46 Il convient de rappeler, liminairement, que, en vertu de l'article 15, paragraphe 2, du règlement n° 17, la Commission dispose du pouvoir d'infliger des amendes aux entreprises qui, de propos délibéré ou par négligence, commettent une infraction aux dispositions de l'article 85, paragraphe 1, ou de l'article 86 du traité, ou contreviennent à une charge imposée dans le cadre d'une décision d'application de l'article 85, paragraphe 3, du traité.

47 Le pouvoir dont la Commission est investie à cet égard comprend la faculté de déterminer la date d'exigibilité de l'amende et celle de la prise de cours des intérêts de retard, de fixer le taux de ces intérêts et d'arrêter les modalités d'exécution de sa décision en exigeant, le cas échéant, la constitution d'une garantie bancaire couvrant le montant en principal et en intérêts de l'amende infligée.

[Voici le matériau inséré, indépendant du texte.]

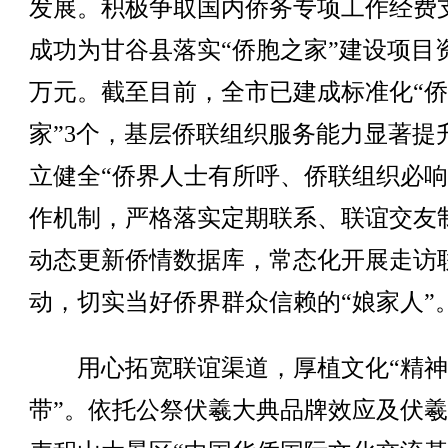
发展。积极争取国内侨务专项工作经费
成功为甘谷县落实“侨胞之家”建设项目
万元。截至目前，全市已建成标准化“
家”3个，基层侨联组织服务能力显著提
立健全“侨界人士有所呼、侨联组织必响
作机制，严格落实定期联系、联谊交友
动态更新侨情数据库，常态化开展走访
动，切实当好侨界群众信赖的“娘家人”
用心拓宽联谊渠道，厚植文化“精神
带”。依托公祭伏羲大典品牌效应及伏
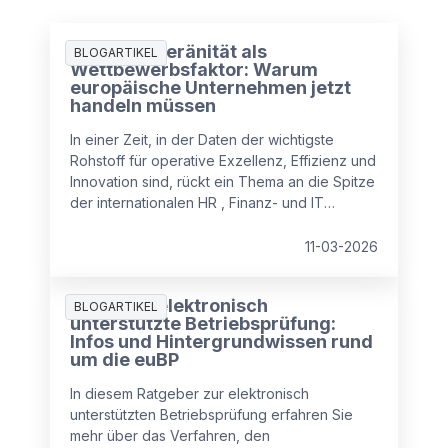
Datensouveränität als
BLOGARTIKEL
Wettbewerbsfaktor: Warum
europäische Unternehmen jetzt
handeln müssen
In einer Zeit, in der Daten der wichtigste
Rohstoff für operative Exzellenz, Effizienz und
Innovation sind, rückt ein Thema an die Spitze
der internationalen HR , Finanz- und IT
Agenden: Datensouveränität.
11-03-2026
Ratgeber elektronisch
BLOGARTIKEL
unterstützte Betriebsprüfung:
Infos und Hintergrundwissen rund
um die euBP
In diesem Ratgeber zur elektronisch
unterstützten Betriebsprüfung erfahren Sie
mehr über das Verfahren, den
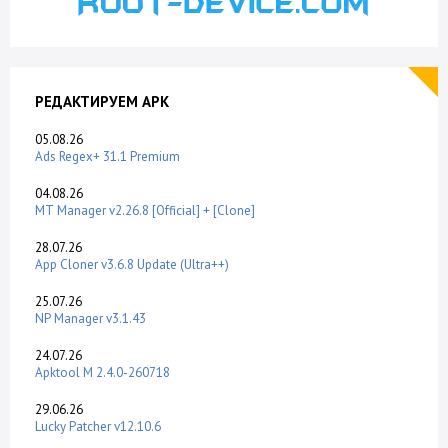
РЕДАКТИРУЕМ APK
05.08.26
Ads Regex+ 31.1 Premium
04.08.26
MT Manager v2.26.8 [Official] + [Clone]
28.07.26
App Cloner v3.6.8 Update (Ultra++)
25.07.26
NP Manager v3.1.43
24.07.26
Apktool M 2.4.0-260718
29.06.26
Lucky Patcher v12.10.6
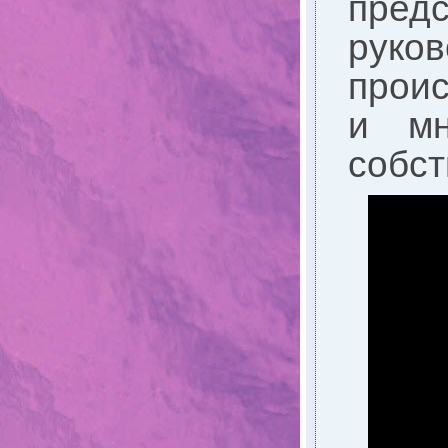
пред
руко
проис
и мн
собст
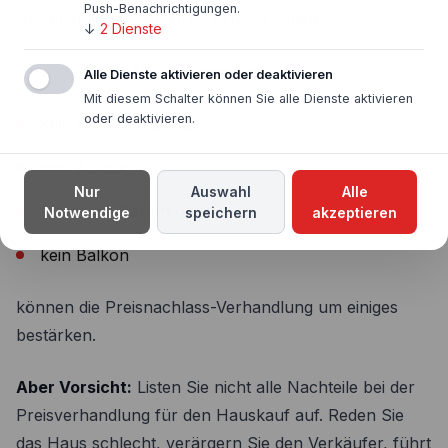
Push-Benachrichtigungen.
Argumente, die den Preis senken sollen.
↓
2
Dienste
Unvorteilhafte Ausstattungen wie:
Alle Dienste aktivieren oder deaktivieren
Mit diesem Schalter können Sie alle Dienste aktivieren
oder deaktivieren.
kein PKW-Stellplatz,
kein Aufzug,
Nur
Auswahl
Alle
fehlender Garten oder
Notwendige
speichern
akzeptieren
kein Balkon
können die Preisnachlass-Verhandlung um einiges
bestärken.
Aber Vorsicht:
Listen Sie nicht alle Nachteile bei der
Preisverhandlung für den Hauskauf auf. Reden Sie
das Haus schlecht, verärgern Sie den Verkäufer, führt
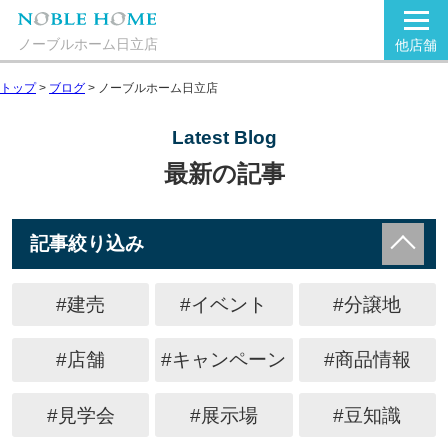
ノーブルホーム日立店
他店舗
トップ
>
ブログ
>
ノーブルホーム日立店
Latest Blog
最新の記事
記事絞り込み
#建売
#イベント
#分譲地
#店舗
#キャンペーン
#商品情報
#見学会
#展示場
#豆知識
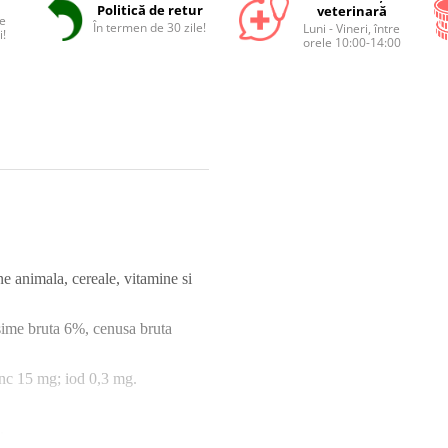
Politică de retur
veterinară
e
În termen de 30 zile!
Luni - Vineri, între
i!
orele 10:00-14:00
e animala, cereale, vitamine si
sime bruta 6%, cenusa bruta
inc 15 mg; iod 0,3 mg.
.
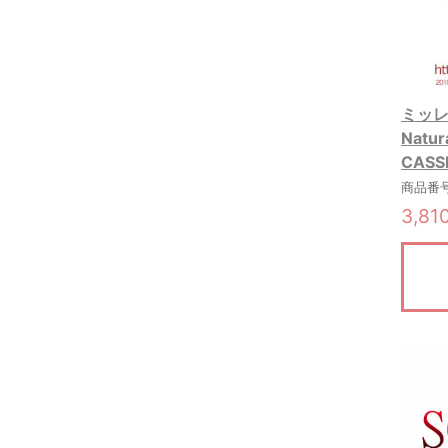
ミッレフ
Natu
CASS
商品番号:
3,81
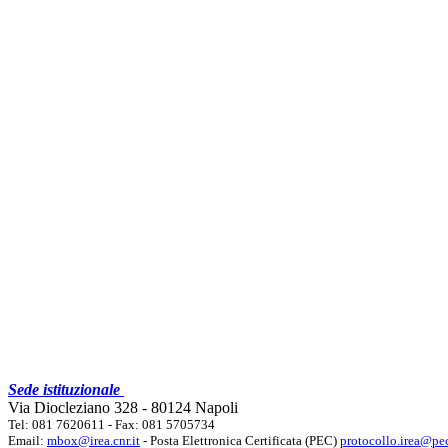
Sede istituzionale
Via Diocleziano 328 - 80124 Napoli
Tel: 081 7620611 - Fax: 081 5705734
Email:
mbox@irea.cnr.it
- Posta Elettronica Certificata (PEC)
protocollo.irea@pec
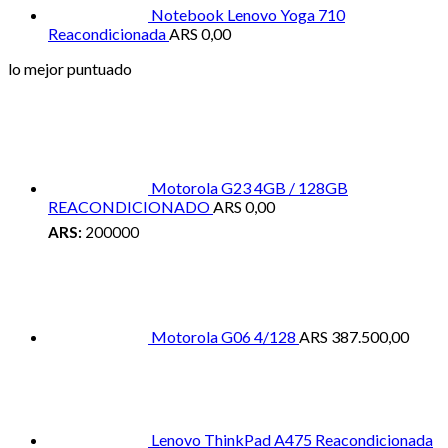
Notebook Lenovo Yoga 710
Reacondicionada
ARS
0,00
lo mejor puntuado
Motorola G23 4GB / 128GB
REACONDICIONADO
ARS
0,00
ARS:
200000
Motorola G06 4/128
ARS
387.500,00
Lenovo ThinkPad A475 Reacondicionada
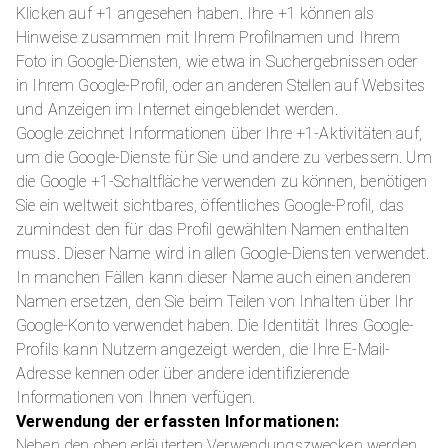
Klicken auf +1 angesehen haben. Ihre +1 können als
Hinweise zusammen mit Ihrem Profilnamen und Ihrem
Foto in Google-Diensten, wie etwa in Suchergebnissen oder
in Ihrem Google-Profil, oder an anderen Stellen auf Websites
und Anzeigen im Internet eingeblendet werden.
Google zeichnet Informationen über Ihre +1-Aktivitäten auf,
um die Google-Dienste für Sie und andere zu verbessern. Um
die Google +1-Schaltfläche verwenden zu können, benötigen
Sie ein weltweit sichtbares, öffentliches Google-Profil, das
zumindest den für das Profil gewählten Namen enthalten
muss. Dieser Name wird in allen Google-Diensten verwendet.
In manchen Fällen kann dieser Name auch einen anderen
Namen ersetzen, den Sie beim Teilen von Inhalten über Ihr
Google-Konto verwendet haben. Die Identität Ihres Google-
Profils kann Nutzern angezeigt werden, die Ihre E-Mail-
Adresse kennen oder über andere identifizierende
Informationen von Ihnen verfügen.
Verwendung der erfassten Informationen:
Neben den oben erläuterten Verwendungszwecken werden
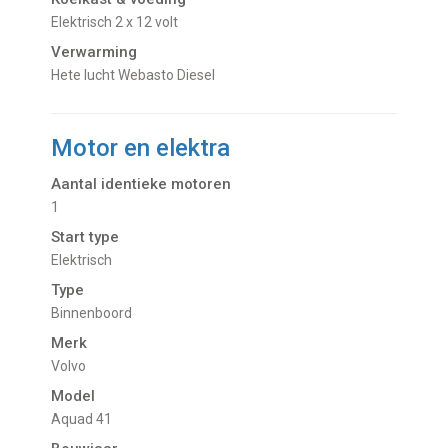
Elektrisch 2 x 12 volt
Verwarming
Hete lucht Webasto Diesel
Motor en elektra
Aantal identieke motoren
1
Start type
Elektrisch
Type
Binnenboord
Merk
Volvo
Model
Aquad 41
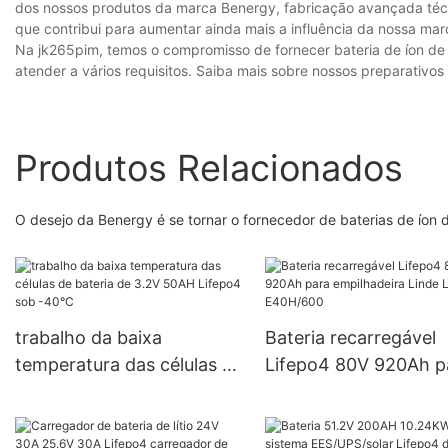
dos nossos produtos da marca Benergy, fabricação avançada técn
que contribui para aumentar ainda mais a influência da nossa mar
Na jk265pim, temos o compromisso de fornecer bateria de íon de l
atender a vários requisitos. Saiba mais sobre nossos preparativos
Produtos Relacionados
O desejo da Benergy é se tornar o fornecedor de baterias de íon d
trabalho da baixa
Bateria recarregável
temperatura das células de
Lifepo4 80V 920Ah p
bateria de 3.2V 50AH
empilhadeira Linde L
Lifepo4 sob -40°C
E40H/600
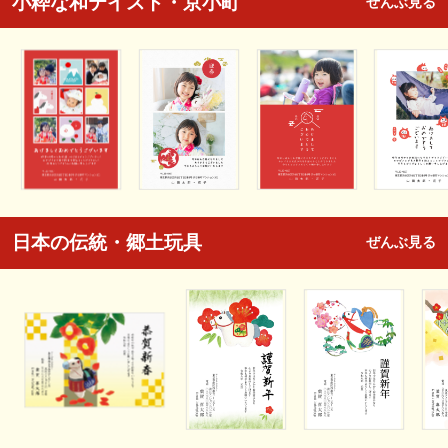
小粋な和テイスト・京小町
ぜんぶ見る
日本の伝統・郷土玩具
ぜんぶ見る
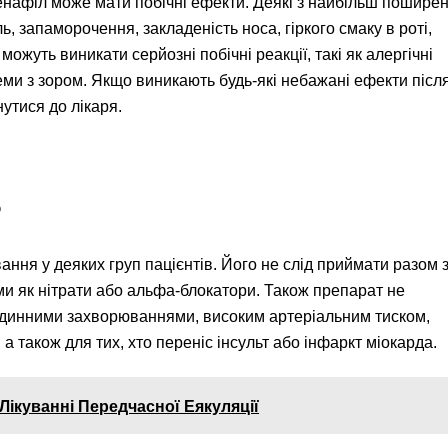
денафіл може мати побічні ефекти. Деякі з найбільш пошире
, запаморочення, закладеність носа, гіркого смаку в роті,
 можуть виникати серйозні побічні реакції, такі як алергічні
еми з зором. Якщо виникають будь-які небажані ефекти післ
утися до лікаря.
?
ня у деяких груп пацієнтів. Його не слід приймати разом 
и як нітрати або альфа-блокатори. Також препарат не
динними захворюваннями, високим артеріальним тиском,
 також для тих, хто переніс інсульт або інфаркт міокарда.
 Лікуванні Передчасної Еякуляції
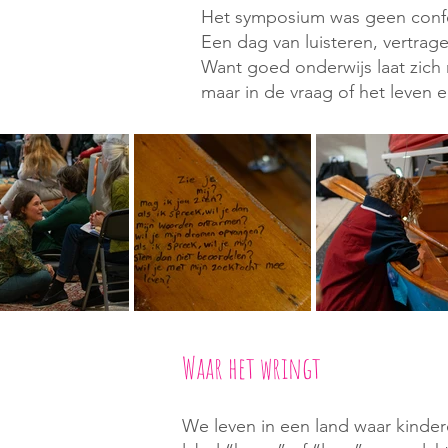
Het symposium was geen confer
Een dag van luisteren, vertra
Want goed onderwijs laat zich n
maar in de vraag of het leven e
Waar het wringt
We leven in een land waar kindere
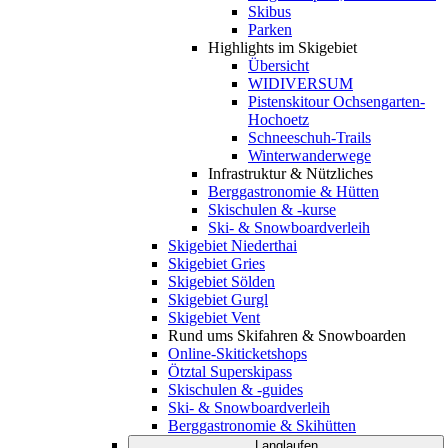
Skibus
Parken
Highlights im Skigebiet
Übersicht
WIDIVERSUM
Pistenskitour Ochsengarten-
Hochoetz
Schneeschuh-Trails
Winterwanderwege
Infrastruktur & Nützliches
Berggastronomie & Hütten
Skischulen & -kurse
Ski- & Snowboardverleih
Skigebiet Niederthai
Skigebiet Gries
Skigebiet Sölden
Skigebiet Gurgl
Skigebiet Vent
Rund ums Skifahren & Snowboarden
Online-Skiticketshops
Ötztal Superskipass
Skischulen & -guides
Ski- & Snowboardverleih
Berggastronomie & Skihütten
Langlaufen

48 En effet, en l'absence d'un tel pouvoir, l'avantage que les entreprises seraient susceptibles de tirer du paiement tardif des amendes aurait pour effet d'affaiblir des sanctions infligées par la Commission dans le cadre de la tâche, qui lui est dévolue par l'article 89 du traité, de veiller à l'application des règles de concurrence. Ainsi, l'application d'intérêts de retard aux amendes se justifie pour éviter que l'effet utile du traité ne soit déjoué par des pratiques mises unilatéralement en œuvre par des entreprises tardant à payer les amendes auxquelles elles ont été condamnées.

49 De surcroît, si la Commission ne disposait pas du pouvoir d'assortir les amendes d'intérêts de retard, les entreprises tardant à payer leurs amendes seraient avantagées par rapport à celles qui s'acquittent du paiement de leurs amendes à l'échéance qui leur a été impartie.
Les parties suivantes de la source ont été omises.